Wed 12 Oct 2005
I know, the “your” should be “you’re.” That’s what makes it funny. It reminds me of this shirt:

Anyway, back to nimrod. Most people associate it (rightly) with “a person regarded as silly, foolish, or stupid.” (Dictionary.com)
Readers of the Bible or The Book of Mormon might recall a great hunter with that name. Indeed the original sense of the word is simply a hunter.
So how did a great hunter become a twit? Turns out that people found it funny to call inept hunters nimrod. The OED has “2. A great or skilful hunter (freq. ironic); any person who likes to hunt. Also fig.” It’s the freq. ironic / sarcastic that interests us here.

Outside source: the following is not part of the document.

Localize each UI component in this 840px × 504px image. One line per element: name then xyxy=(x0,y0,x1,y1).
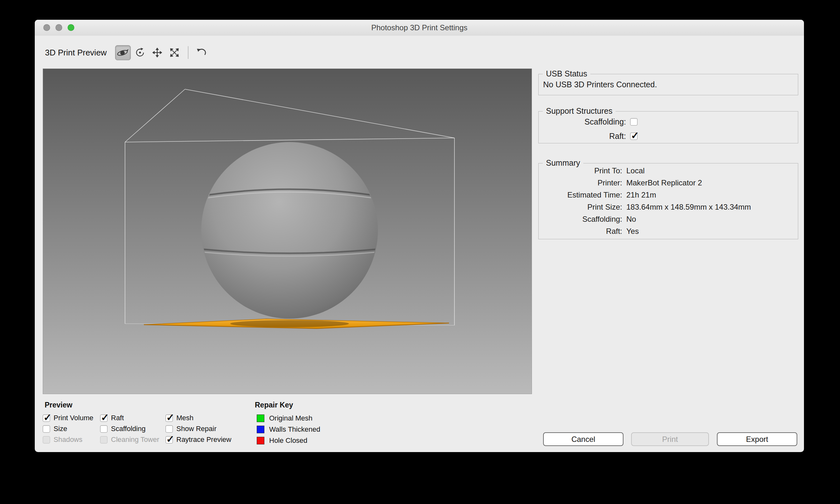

Enter Warner Brother’s Bugs Bunny. According to Dictionary.com, Bugs used the phrase “poor little Nimrod,” to mock Elmer Fudd, the dimwitted, bumbling hunter. Hunce the connection from a nimrod to a moron. (Of course, Bugs wasn’t the first to use nimrod/moron, OED says it was: “1933 B. HECHT & G. FOWLER Great Magoo III. i. 183 He’s in love with her. That makes about the tenth. The same old Nimrod. Won’t let her alone for a second.”)
Tah dah! That concludes your etymology lesson for the day.